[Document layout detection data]
==============================

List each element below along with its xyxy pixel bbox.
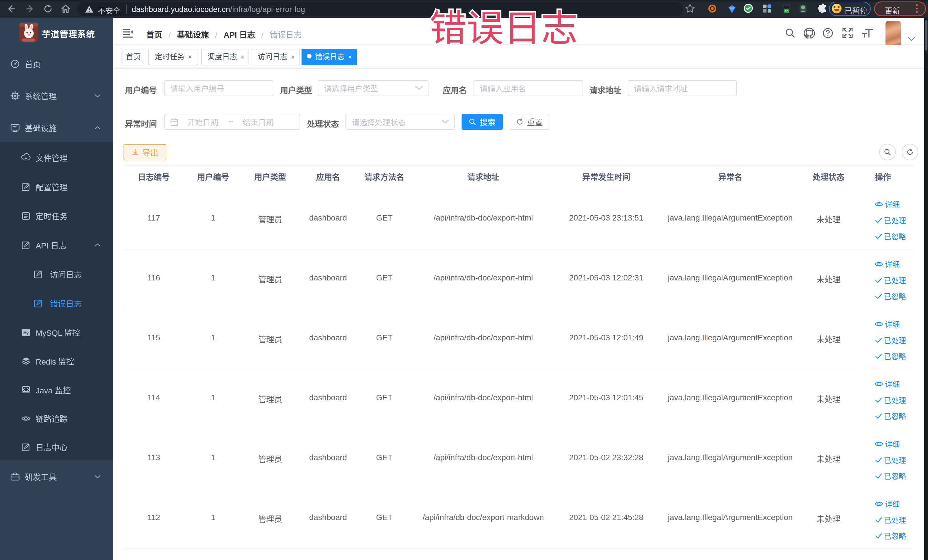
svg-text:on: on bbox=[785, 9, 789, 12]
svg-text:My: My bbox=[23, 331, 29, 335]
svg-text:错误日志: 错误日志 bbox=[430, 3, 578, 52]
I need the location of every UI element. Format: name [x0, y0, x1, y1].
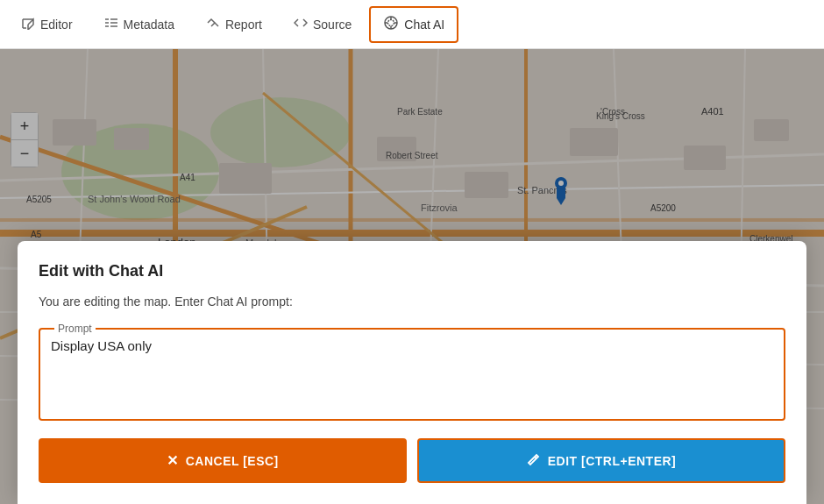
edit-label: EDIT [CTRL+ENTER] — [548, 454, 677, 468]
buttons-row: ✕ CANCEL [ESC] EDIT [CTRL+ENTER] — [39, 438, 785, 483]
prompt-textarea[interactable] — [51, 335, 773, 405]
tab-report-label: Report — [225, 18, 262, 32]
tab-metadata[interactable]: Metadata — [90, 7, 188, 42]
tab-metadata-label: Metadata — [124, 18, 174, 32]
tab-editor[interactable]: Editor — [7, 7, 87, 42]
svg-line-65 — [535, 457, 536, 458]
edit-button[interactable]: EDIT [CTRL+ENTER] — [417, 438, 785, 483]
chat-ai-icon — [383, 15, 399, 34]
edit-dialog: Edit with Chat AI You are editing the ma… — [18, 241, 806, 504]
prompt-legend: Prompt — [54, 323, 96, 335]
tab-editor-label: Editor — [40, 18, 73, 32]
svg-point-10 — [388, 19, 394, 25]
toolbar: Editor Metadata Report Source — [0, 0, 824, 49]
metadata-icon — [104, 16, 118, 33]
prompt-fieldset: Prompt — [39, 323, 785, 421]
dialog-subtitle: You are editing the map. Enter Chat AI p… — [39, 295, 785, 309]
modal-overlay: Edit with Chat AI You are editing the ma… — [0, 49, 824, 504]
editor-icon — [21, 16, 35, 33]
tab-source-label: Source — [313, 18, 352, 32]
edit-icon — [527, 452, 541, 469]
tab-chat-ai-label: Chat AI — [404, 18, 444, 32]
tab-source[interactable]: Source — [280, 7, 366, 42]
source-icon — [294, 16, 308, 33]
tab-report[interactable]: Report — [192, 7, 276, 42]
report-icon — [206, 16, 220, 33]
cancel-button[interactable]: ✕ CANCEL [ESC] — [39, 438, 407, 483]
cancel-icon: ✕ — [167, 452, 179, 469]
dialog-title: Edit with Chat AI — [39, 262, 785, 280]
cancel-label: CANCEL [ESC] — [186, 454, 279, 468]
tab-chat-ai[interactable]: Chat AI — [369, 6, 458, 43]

==============================

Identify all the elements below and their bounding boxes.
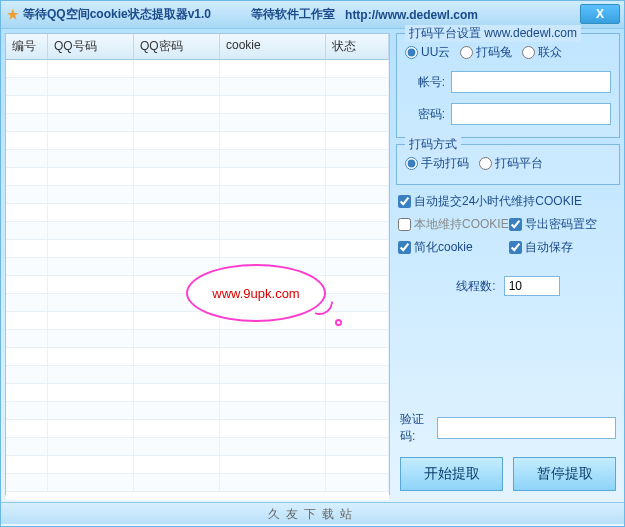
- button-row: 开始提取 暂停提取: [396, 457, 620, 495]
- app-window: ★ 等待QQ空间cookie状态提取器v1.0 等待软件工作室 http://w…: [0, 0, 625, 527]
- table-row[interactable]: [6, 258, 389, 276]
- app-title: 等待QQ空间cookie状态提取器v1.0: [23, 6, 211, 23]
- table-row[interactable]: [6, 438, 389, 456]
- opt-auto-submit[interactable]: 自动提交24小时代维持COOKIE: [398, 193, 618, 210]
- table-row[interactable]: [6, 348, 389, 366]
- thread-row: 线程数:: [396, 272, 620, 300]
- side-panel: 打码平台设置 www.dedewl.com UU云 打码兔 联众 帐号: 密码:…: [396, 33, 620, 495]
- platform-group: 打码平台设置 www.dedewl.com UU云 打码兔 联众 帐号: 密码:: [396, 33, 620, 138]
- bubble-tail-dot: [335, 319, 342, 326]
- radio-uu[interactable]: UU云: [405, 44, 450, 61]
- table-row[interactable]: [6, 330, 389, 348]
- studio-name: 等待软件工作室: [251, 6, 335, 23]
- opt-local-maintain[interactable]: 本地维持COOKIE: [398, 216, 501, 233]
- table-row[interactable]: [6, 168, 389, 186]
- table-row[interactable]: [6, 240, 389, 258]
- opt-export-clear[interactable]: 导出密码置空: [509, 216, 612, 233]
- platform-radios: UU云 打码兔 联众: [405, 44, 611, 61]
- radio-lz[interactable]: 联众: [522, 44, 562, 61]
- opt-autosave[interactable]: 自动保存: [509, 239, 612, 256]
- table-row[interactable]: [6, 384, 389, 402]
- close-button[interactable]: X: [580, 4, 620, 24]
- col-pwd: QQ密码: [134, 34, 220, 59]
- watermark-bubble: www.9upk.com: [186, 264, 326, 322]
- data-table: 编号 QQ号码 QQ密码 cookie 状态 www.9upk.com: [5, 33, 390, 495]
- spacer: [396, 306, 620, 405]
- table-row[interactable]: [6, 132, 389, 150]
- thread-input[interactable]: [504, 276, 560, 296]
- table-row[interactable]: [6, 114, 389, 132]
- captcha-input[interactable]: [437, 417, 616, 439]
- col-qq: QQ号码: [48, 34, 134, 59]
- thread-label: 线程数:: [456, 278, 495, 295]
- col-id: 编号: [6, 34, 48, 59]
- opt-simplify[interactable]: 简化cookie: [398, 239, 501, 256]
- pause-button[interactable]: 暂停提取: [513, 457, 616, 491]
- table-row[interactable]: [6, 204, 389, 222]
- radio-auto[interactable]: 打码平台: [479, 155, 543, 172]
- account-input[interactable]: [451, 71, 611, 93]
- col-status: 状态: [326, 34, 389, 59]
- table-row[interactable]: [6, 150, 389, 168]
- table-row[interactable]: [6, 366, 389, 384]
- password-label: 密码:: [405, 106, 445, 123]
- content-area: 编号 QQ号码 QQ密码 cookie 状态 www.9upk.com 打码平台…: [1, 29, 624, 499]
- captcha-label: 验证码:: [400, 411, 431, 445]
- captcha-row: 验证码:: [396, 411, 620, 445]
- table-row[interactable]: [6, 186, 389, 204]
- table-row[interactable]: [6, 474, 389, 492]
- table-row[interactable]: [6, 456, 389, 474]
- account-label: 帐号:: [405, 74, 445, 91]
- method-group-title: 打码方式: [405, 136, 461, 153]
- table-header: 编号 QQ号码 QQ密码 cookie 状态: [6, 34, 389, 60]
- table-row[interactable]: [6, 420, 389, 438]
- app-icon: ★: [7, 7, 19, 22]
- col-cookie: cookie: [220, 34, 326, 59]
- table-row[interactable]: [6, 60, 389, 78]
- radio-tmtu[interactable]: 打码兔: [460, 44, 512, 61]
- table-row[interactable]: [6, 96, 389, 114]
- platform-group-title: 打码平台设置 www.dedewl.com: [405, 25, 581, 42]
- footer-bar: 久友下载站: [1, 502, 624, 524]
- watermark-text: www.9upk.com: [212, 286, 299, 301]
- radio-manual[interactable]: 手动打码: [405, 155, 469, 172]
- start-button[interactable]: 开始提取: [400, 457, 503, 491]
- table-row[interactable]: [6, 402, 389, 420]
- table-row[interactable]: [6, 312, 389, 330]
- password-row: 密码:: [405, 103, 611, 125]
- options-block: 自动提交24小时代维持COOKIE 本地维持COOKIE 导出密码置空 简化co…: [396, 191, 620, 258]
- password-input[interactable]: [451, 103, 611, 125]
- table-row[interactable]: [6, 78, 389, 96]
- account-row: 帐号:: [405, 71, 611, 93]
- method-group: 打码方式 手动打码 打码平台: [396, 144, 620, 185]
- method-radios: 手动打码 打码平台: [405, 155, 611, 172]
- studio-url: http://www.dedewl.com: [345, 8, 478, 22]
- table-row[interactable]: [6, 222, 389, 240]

==============================

## Required work:
In the records above, find the lines holding "radios". Copy each one.

## Answer box:
- platform-radios: UU云 打码兔 联众: [405, 44, 611, 61]
- method-radios: 手动打码 打码平台: [405, 155, 611, 172]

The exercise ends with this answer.